In most situations, the answer is no, but there are costs, and you should understand your strategy and why you are refinancing. You want to see it all the way through and understand what costs and savings you create with a refinance.
Refinancing can have several purposes, and you want to understand each one. You may be refinancing to pull cash out, or you may be refinancing to lower your interest rate and monthly payments. However, as mentioned before, there are refinancing costs, and you want to see the picture all the way through before making a refinancing decision.

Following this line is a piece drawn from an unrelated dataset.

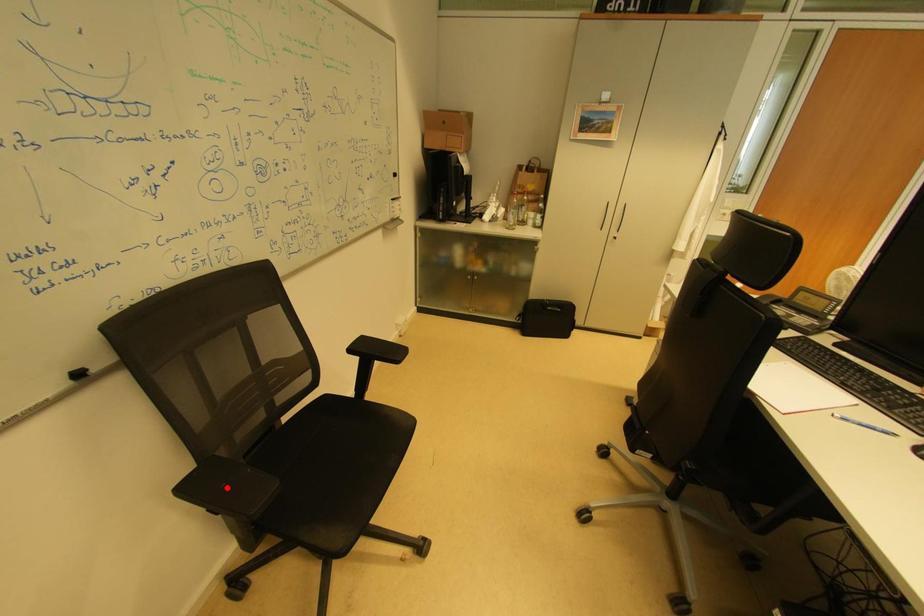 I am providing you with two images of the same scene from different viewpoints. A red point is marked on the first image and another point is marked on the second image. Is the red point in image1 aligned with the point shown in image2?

Your interest rate and monthly payments are lower in a rate and term refinance, and the loan term is shortened. Going over your options with the lender is important because while a lower interest rate and monthly payments might seem like an obvious choice if a reduced loan term is available but without the option of a lower rate and lower monthly payments, the reduced loan term may make sense depending on your financial plans. Perhaps you are anticipating increased student loan payments in years that are further away, and a reduced loan term makes sense regarding coordinating your finances. Maybe a shortened loan term brings you peace of mind when it comes to paying off your debts. It is important to consider the numerical and non-numerical factors when it comes to refinancing. To further comment on the costs and factors in a rate and term refinance, it is important to know that solid credit is the most important factor when refinancing rather than putting money down. Lenders typically look for an 80% loan to value ratio or lower and good credit rather than money down. However, just because putting money down is not typically necessary doesn’t mean it shouldn’t be considered. A refinance with cash-in can reduce your interest rate and monthly payments and potentially eliminate the need for private mortgage insurance. Thus, putting money down has the potential to reduce your long-term costs.
Refinancing does come with closing costs. According to Freddie Mac, the average closing costs are in the range of $5000. These closing costs include the appraisal fee, loan origination fee, credit report fee, the survey fee if needed for property boundaries, discount points, and title search and insurance. After December 1st, 2020, there will also be a newer refinancing fee. According to Fannie Mae and Freddie Mac, there will be a 0.5% fee applied to refinances of $125,000 and higher.
The costs of refinancing have the possibility of being rolled into the loan. The disadvantage with this is that you’ll be paying interest on a higher loan amount. However, this may make sense, depending on your financial plans. If you don’t plan on owning the home for an extended period of time, a no-closing-cost can be a good choice.
A cash-out is another refinancing option. This type of refinancing is often used by real estate investors, although the typical homeowner can also use it. A cash-out refinance the property owner to take out equity, hence, money out of the property, resulting in cash to the homeowner and increased debt on the mortgage. For example, suppose a homeowner paid $100,000 cash for a house. In that case, a cash-out refinance option could include taking out $80,000 in equity and acquiring a mortgage with an 80% loan to value ratio, which maintains $20,000 and thus 20% equity in the property. This can be a smart move, especially when combined with financial plans. Perhaps the homeowner would like to purchase a rental property in addition to his or her live-in home. The cash pulled out of the property could be used to purchase another property or pay off higher-interest debt such as credit card debt. Knowing your whole financial picture rather than your real estate financials is important because money can be used differently. Applying your funds to the right opportunities and the right areas is important. You can save money overall in your life when you’re aware of your whole financial picture rather than just where you stand with your real estate financials.
While refinancing might not technically require money down, it does come with costs, and it is vital to consider and be aware of those costs. Refinancing can bring interest on increased loan principal, potentially increasing your total costs over time. If you refinance more than once, the costs involved may not be worth the potential benefits, although rather than assuming, you should see for yourself what the situation entails. Remember that there are numerical and non-numerical factors important to the decision when considering refinancing, and you want to see the picture all the way through.